**What the task asks**
Could you retype all of the records exactly, leaving out every picture?

(Beginning of Records for this task)

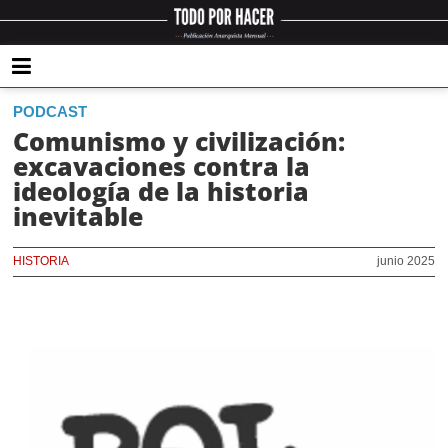
PODCAST
Comunismo y civilización:
excavaciones contra la
ideología de la historia
inevitable
HISTORIA
junio 2025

(End of Records for this task)

**Output**
PODCAST
Comunismo y civilización:
excavaciones contra la
ideología de la historia
inevitable
HISTORIA
junio 2025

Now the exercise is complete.